Als ich ins Klassenzimmer komme, merke ich gleich, dass etwas nicht stimmt. Denn Merima steht nicht wie sonst am Fenster und schickt liebe Grüße in Form von gebrüllten Beleidigungen zu ihren Freundinnen im Block gegenüber. Sie sitzt weinend auf ihrem Platz und lässt sich von ihrer Sitznachbarin den Rücken streicheln. Ich gehe auf sie zu, um sie zu fragen, was passiert ist, da springt sie auf und schreit Adnan an: „Junge, wie kannst du sowas sagen, was machst du? Nicht mal Niko sagt das, und der ist Alman!“


Adnan guckt sie nicht an und murmelt irgendwas von „war Spaß“ und Niko lacht ihn aus „Hörst du, nicht mal ICH sag so eine Scheiße, ich bin nämlich ein Ehren-Alman!“


Merima weint nicht einfach so.
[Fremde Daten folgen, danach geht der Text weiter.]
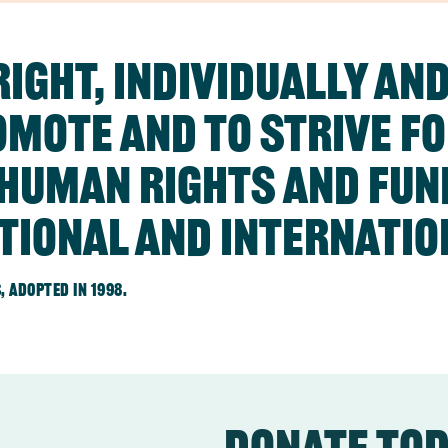
ight, individually and
omote and to strive f
f human rights and fu
tional and internatio
 adopted in 1998.
Donate to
Wer ihr dumm kommt, der kriegt mindestens verbal aufs Maul. Aber das, was Adnan zu ihr gesagt hat, das hat sie an einem wunden Punkt getroffen. Er hat sie verraten. Er hat sie unter der Gürtellinie beleidigt. Komisch nur, dass Merima hier einen Unterschied macht: Wäre Niko es gewesen, der sie auf diese Art beleidigt hätte, wäre es offensichtlich viel weniger schlimm. Denn Niko ist „Alman“ und in Merimas Augen muss man seine Beleidigungen deswegen nicht so ernst nehmen. Er kann dumme Witze machen, krasse Sprüche drücken und unter der Gürtellinie beleidigen, ohne dass sich Merima komplett abgewertet fühlt. Adnan hingegen hat die Macht, Merima mit einem dummen Spruch zunichte zu machen. Als würden seine Worte im Moment des Aussprechens unmittelbar wahr.


Ich beobachte Situationen und Wortgefechte wie diese häufiger an meiner Schule und ich bin mir nicht sicher, was ich davon halten soll. Einerseits bin ich irgendwie beeindruckt von der Fähigkeit der SchülerInnen, in ihrem Alltag so stark zu differenzieren. Die Kids leben zu Hause und in der Schule teilweise in völlig unterschiedlichen Welten. In beiden gelten andere, unausgesprochene Regeln. Dinge, die in der einen Welt normal sind, erscheinen in der anderen völlig unangemessen. Alle, aber vor allem die Mädels, stehen jeden Tag aufs Neue vor der Herausforderung, diese Realitäten in Einklang zu bringen. Dass sie das schaffen, sorgt dafür, dass viele Situationen nicht hochkochen, sondern einfach so angenommen werden. Es ist also egal, wie Niko Merima sieht. Denn er gehört nur zur Vormittagswelt. Nichts von dem, was er sagt, bleibt. Adnan aber kennt die Regeln. Seine Worte haben Bestand. Auch nach der Schule.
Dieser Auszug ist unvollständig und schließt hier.